The Ted Williams Company continued the tradition started by companies like Fleer and TCMA that has since been extended in modern times by Obak and Panini's Golden Age and Hometown Heroes, among others.

It's proof that you don't need licenses to make a collectible set. You just have to know how to do it.

12 comments:

  1. I hadnt seen an unopened pack before didn't know what they looked like. I've put together the Negro League subset.

    ReplyDelete
  2. Virgil Trucks was one of the all-time nicest guys in the baseball world. Have to give him a shout out here. That pack overall is more interesting than any current offering I've seen busted online.

    ReplyDelete
  3. I used to have this full set. I think I still have a bunch of them, but probably not the bigger names. The Jeter for example is long gone. I loved the set though. Great Red Sox selection (which is all I really care about) including Bernie Carbo, Rico Petrocelli, and Johnny Pesky.

    ReplyDelete
  4. It looks like the names on the front are on right border in gold. Fun, and varied, set though.

    ReplyDelete
    Replies
    1. So they are. Wow, that's hard to read.

      Delete
  5. When it comes to off-the-wall sets the Teddy Ballgame sets are up there at the top. I didn't appreciate these when they were 'live' (I was about done with collecting then) but over the last few years I've collected some. Like Mark I've got the Negro League subset and scattered others. I need to find the Sam McDowell. Saw him pitch at Yankee Stadium several times. He was a fun guy to watch. And that's a great card of him.

    ReplyDelete
  6. For all of the well-deserved heat Ted's late son John Henry Williams took, he shouldn't have taken any for making these. I love (and completed) both of these sets. (Don't have all the inserts, though. At some point, I should look at those checklists and see if they're attainable or as interesting as the base sets.) They may have tanked at retail, but they are an absolute labor of love, with great checklists, tons of info on the players, cool pictures, and designs that I'm pretty happy with.

    I may have an extra Toni Stone card for trade or sale, if anyone saw it and loved it as much as the Owl and I do. Pretty sure I found one when I was sorting star cards last month.

    There's a book about Toni called "Curveball" by Martha Ackmann that I'd really like to read. (The cover uses the same picture of her as the card does.) Hoping to have a comfortable reading chair and some free time (Don't we all?) in 2017, so I can whittle down the huge stack of books in the to-read pile, and pick that one up, along with "A Strong Right Arm" by Michelle Green, which is Mamie "Peanut" Johnson's biography.

    ReplyDelete
  7. I have very fond memories of this set.
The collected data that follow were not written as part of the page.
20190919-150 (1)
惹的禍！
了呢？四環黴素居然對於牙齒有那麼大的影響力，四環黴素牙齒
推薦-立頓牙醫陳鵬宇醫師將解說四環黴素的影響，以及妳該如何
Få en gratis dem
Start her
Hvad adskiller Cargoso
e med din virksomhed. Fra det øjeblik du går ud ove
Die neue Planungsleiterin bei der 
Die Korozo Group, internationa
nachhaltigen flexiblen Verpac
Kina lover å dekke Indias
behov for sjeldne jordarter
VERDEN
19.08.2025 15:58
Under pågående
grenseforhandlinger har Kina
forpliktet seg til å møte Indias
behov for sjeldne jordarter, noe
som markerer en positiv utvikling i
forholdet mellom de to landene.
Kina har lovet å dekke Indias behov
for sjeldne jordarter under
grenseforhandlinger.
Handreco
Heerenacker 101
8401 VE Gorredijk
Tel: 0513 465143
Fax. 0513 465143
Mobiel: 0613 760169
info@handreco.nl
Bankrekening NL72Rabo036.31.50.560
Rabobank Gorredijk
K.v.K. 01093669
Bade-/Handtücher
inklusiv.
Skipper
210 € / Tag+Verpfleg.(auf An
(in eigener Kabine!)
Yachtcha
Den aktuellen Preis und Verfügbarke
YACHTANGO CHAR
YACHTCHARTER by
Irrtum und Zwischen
Every year or two, my dad would take a trip down to Memphis with some of his buddies. There was a card shop down there with an array of unopened packs from the early '90s. My dad would bring home a big bag of cards for me every time, and I could always count on there being a few packs of Ted Williams in the mix. I opened dozens and dozens of them over the years. This set probably shaped my current love for old-timers on cards more than any other.

    ReplyDelete
  8. I was a big fan of the debut set. I don't know how many boxes I bought, but I was able to build a complete set, which I still have. I don't have very many from the '94 set, maybe a pack or two. I don't know if they were just more expensive or harder to find back then.

    ReplyDelete
  9. They also put out one NFL set in 1994, and I love the Hall of Fame Browns in the set. Also it had a Chuck Noll card in a Browns uniform. So cool!

    ReplyDelete
  10. You don't see these too often. This was a real trip down memory lane. I've had that Fowler card in my collection for over 20 years now!

    ReplyDelete
  11. One thing I appreciated about these sets is that the subsets are 9 or 18 cards, and the sets are numbered so that they fit perfectly into one or two pages. Imagine, a company thinking how its set would look in a binder.